One subscriber's fight to be seen
This week, I received a comment from one of my subscribers, whom I will refer to as KC. She wanted to share what happened to her on Tuesday when she tried to access urgent medical care through our public health system. Her story deserves to be told because it paints a grim picture of what New Zealanders now face when they fall seriously ill.

KC’s story
On Tuesday afternoon, she phoned her GP because she couldn’t physically make it to the clinic. She suffers from severe dizziness, heart fluttering, chest pain, shortness of breath, and COPD. After describing her symptoms, her doctor told her to go straight to the hospital. He suspected a serious issue with her heart or lungs and sent a referral to Waikato Hospital. Her husband called an ambulance, and St John staff did two ECGs - one at home and one on the way, both showing irregular heart activity.
Before they even reached the hospital, her husband received a call from the medical centre saying the hospital’s cardiology department was “too busy.” She would instead be sent through A&E. What he wasn’t told was that the GP’s referral letter stated she had “Atrial Fibrillation.”
The long wait begins
When she arrived at Waikato Hospital, she waited 35 minutes in the ambulance before being moved into triage. The ambulance bays were full. Once inside, she waited again while the “handover” happened. Two Māori men nearby were laughing and joking loudly. They even directed their remarks toward her. She ignored them, but the lack of privacy and dignity was clear from the start.

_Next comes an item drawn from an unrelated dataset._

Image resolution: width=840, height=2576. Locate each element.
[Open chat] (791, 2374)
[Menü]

Eventually she was placed in the waiting area, which was packed. Most people weren’t alone. They were chatting, eating from vending machines, and laughing, seemingly there for anything but emergencies. “Why are they here at A&E meant for sick people?” she wondered. She sat in that chair for three hours, never once seen by a doctor.
Three nurses, no doctors
Over those three hours she was approached by three different nurses, each taking her into a private room for tests, an ECG, a blood test, then another ECG. All were foreign nurses. One, with broken English, asked if the fading insect bites on her ankle were why she had come to A&E. That question alone made her question how such people were being registered to work in New Zealand hospitals.

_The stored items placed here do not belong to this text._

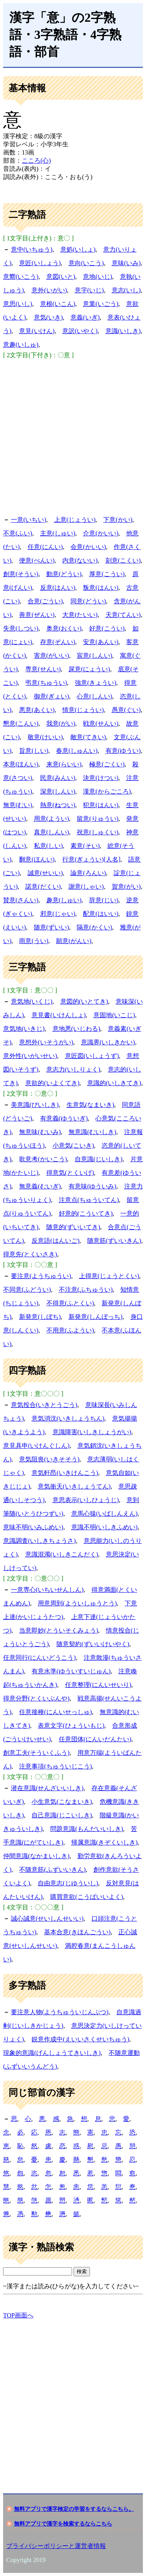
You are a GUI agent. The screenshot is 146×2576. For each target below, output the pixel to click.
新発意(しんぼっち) (96, 1316)
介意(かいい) (100, 533)
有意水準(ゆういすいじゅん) (71, 1671)
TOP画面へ (18, 2315)
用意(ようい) (51, 818)
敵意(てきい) (88, 737)
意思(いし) (17, 304)
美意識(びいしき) (35, 1104)
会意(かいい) (88, 547)
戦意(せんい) (100, 723)
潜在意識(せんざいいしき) (47, 1788)
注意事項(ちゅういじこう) (55, 1766)
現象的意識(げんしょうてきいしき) (52, 2053)
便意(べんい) (37, 560)
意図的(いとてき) (84, 1001)
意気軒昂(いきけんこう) (65, 1473)
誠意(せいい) (45, 873)
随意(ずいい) (51, 927)
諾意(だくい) (43, 886)
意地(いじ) (97, 276)
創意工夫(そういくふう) (36, 1752)
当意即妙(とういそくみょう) (58, 1630)
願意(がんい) (73, 941)
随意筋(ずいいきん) (114, 1240)
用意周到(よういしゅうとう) (77, 1603)
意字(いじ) (89, 290)
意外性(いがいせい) (30, 1056)
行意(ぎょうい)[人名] (91, 859)
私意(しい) (48, 845)
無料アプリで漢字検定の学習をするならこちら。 (74, 2509)
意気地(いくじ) (32, 1001)
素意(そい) (85, 845)
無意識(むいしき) (92, 1132)
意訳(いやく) (80, 331)
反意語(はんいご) (55, 1240)
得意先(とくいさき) (30, 1254)
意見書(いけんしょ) (59, 1015)
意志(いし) (126, 290)
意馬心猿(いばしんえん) (104, 1513)
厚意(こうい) (107, 574)
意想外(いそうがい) (46, 1042)
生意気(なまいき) (90, 1104)
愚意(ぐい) (126, 710)
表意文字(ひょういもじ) (71, 1725)
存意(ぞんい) (58, 642)
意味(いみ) (126, 263)
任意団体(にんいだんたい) (95, 1739)
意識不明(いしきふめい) (104, 1527)
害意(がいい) (51, 655)
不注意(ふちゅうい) (86, 1289)
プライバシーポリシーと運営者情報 (56, 2546)
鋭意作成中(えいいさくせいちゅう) (80, 2039)
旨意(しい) (33, 750)
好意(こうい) (107, 628)
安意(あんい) (100, 642)
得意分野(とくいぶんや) (36, 1698)
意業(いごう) (100, 304)
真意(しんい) (51, 832)
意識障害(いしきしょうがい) (92, 1432)
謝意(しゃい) (86, 886)
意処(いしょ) (78, 249)
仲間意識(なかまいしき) (36, 1856)
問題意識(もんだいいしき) (86, 1829)
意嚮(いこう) (21, 276)
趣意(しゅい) (64, 900)
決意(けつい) (100, 778)
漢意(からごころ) (107, 791)
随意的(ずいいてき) (73, 1227)
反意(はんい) (58, 587)
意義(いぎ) (85, 317)
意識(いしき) (123, 331)
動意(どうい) (64, 574)
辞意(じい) (103, 900)
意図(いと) (61, 276)
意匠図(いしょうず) (92, 1056)
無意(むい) (17, 805)
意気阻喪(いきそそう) (49, 1459)
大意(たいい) (80, 614)
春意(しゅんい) (77, 750)
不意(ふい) (17, 533)
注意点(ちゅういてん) (89, 1200)
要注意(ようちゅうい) (41, 1276)
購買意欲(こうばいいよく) (86, 1896)
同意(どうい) (88, 601)
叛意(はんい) (100, 587)
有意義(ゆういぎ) (64, 1118)
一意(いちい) (28, 519)
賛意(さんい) (21, 900)
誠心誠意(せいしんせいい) (47, 1918)
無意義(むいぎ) (40, 1186)
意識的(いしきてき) (114, 1083)
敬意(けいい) (45, 737)
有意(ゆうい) (123, 750)
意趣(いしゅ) (21, 344)
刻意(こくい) (123, 560)
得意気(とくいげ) (70, 1172)
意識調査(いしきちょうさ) (39, 1540)
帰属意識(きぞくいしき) (104, 1842)
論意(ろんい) (88, 873)
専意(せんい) (43, 669)
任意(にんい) (45, 547)
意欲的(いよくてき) (52, 1083)
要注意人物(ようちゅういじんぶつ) (60, 2012)
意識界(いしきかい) (108, 1042)
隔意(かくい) (94, 927)
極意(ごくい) (107, 764)
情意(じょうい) (83, 710)
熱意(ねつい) (58, 805)
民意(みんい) (58, 778)
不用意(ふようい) (70, 1330)
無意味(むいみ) (40, 1132)
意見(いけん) (37, 331)
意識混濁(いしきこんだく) (61, 1554)
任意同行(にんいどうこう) (39, 1657)
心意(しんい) (94, 696)
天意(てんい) (123, 614)
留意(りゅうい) (97, 818)
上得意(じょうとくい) (109, 1276)
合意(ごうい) (45, 601)
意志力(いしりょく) (73, 1069)
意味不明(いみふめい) (33, 1527)
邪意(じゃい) (58, 913)
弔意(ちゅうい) (46, 682)
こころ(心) (36, 160)
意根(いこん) (58, 304)
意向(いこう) (86, 263)
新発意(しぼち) (40, 1316)
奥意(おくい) (64, 628)
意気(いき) (48, 317)
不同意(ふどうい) (27, 1289)
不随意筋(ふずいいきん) (52, 1869)
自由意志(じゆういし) (68, 1883)
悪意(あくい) (37, 710)
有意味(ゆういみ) (92, 1186)
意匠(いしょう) (40, 263)
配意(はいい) (100, 913)
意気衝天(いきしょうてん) (74, 1486)
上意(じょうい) (75, 519)
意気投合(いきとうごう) (44, 1405)
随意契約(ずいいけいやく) (92, 1644)
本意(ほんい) (21, 764)
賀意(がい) (126, 886)
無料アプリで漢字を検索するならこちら (63, 2523)
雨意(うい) (33, 941)
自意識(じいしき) (99, 1159)
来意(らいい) (64, 764)
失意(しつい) (21, 628)
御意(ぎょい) (51, 696)
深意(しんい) (58, 791)
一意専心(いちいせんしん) (47, 1589)
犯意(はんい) (100, 805)
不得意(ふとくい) (70, 1303)
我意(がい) (61, 723)
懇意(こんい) (21, 723)
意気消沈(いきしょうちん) (68, 1418)
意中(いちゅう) (32, 249)
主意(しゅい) (58, 533)
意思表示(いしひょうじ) (86, 1500)
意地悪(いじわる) (76, 1028)
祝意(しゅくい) (97, 832)
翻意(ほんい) (37, 859)
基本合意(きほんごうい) (77, 1932)
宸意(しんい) (94, 655)
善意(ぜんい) (37, 614)
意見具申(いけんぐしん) (36, 1445)
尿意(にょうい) (89, 669)
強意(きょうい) (95, 682)
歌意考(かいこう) (43, 1159)
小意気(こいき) (73, 1145)
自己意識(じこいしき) (62, 1815)
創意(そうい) (21, 574)
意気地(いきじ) (24, 1028)
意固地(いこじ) (114, 1015)
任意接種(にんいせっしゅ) (55, 1712)
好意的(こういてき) (86, 1213)
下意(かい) (117, 519)
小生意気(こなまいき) (62, 1801)
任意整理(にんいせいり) (98, 1684)
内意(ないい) (80, 560)
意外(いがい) (49, 290)
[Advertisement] (73, 436)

By the time her husband arrived, she’d already decided to give it another 45 minutes. When no doctor appeared, she told staff she would leave. She was offered her blood test results. One hormone was low, calcium normal, but still no medical assessment. Dinner had been a dry sandwich, inedible for a diabetic who needed real food to take insulin. She left at 8:12 p.m. exhausted, hungry, and without answers.

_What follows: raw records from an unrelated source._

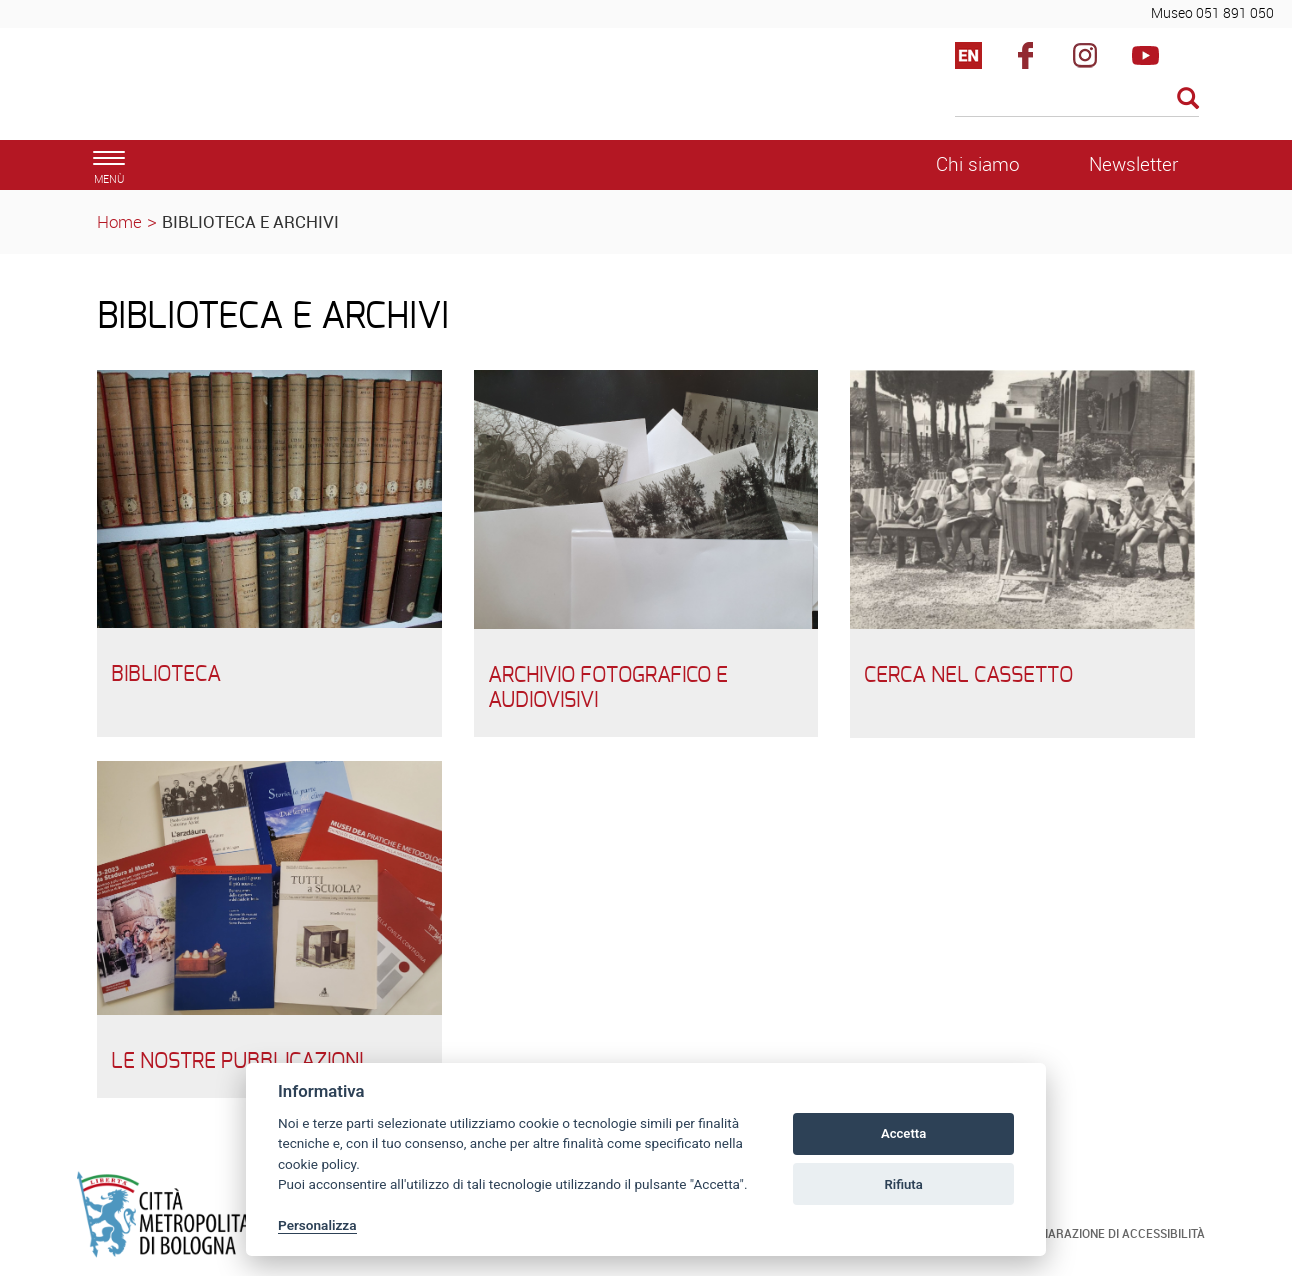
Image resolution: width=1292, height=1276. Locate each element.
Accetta (903, 1133)
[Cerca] (1077, 100)
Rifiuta (903, 1184)
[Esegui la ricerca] (1188, 99)
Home (119, 221)
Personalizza (317, 1225)
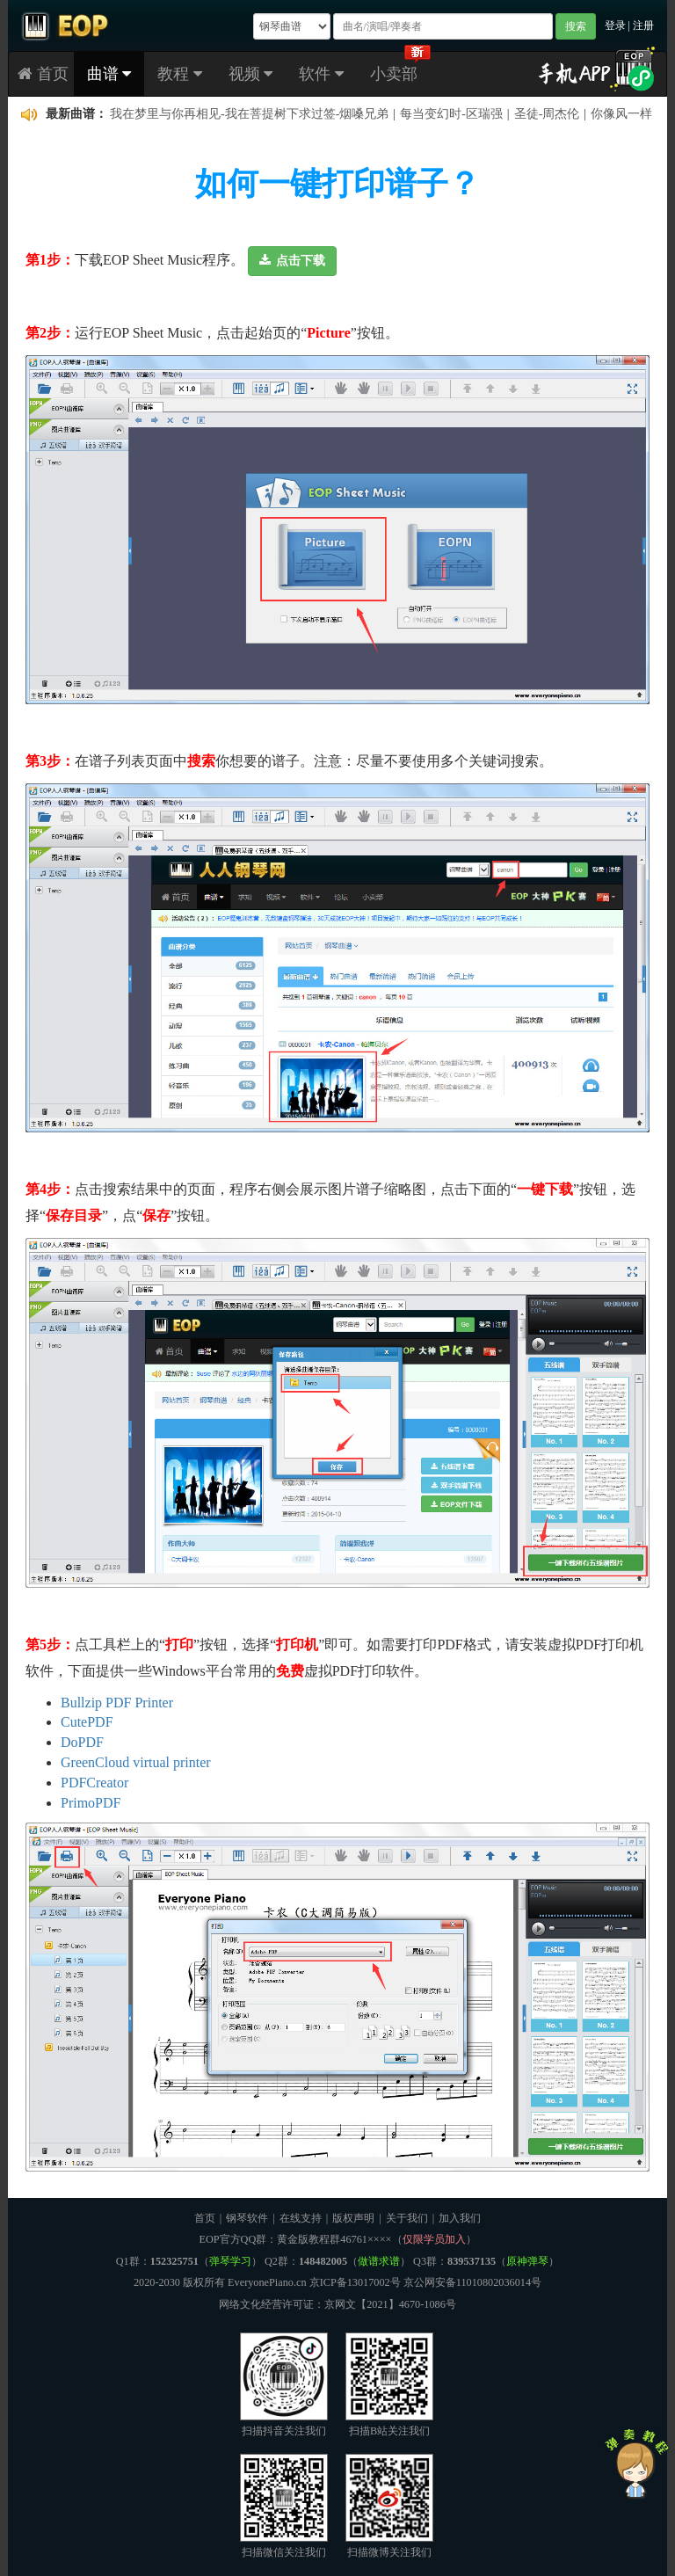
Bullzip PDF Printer (117, 1702)
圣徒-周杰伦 (547, 113)
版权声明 (353, 2218)
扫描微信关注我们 (284, 2506)
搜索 (575, 26)
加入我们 (460, 2218)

She left a comment early Thursday morning, still wheezing, dizzy, and struggling to breathe. Her message ended with a chilling line: “I’ve told hubby to refer to this message should I suffer a stroke or heart attack.”
Our health system is stretched to breaking point, where seriously ill people are triaged behind those who shouldn’t even be in emergency departments, and where foreign staff with questionable communication skills are filling the roles Kiwis once proudly held.
When people start writing messages like this, just in case they don’t make it, you know something is deeply wrong with our country’s priorities.
Labour can promise all the free doctor visits it wants, but when even urgent cases cannot get seen by a doctor, “free” means nothing.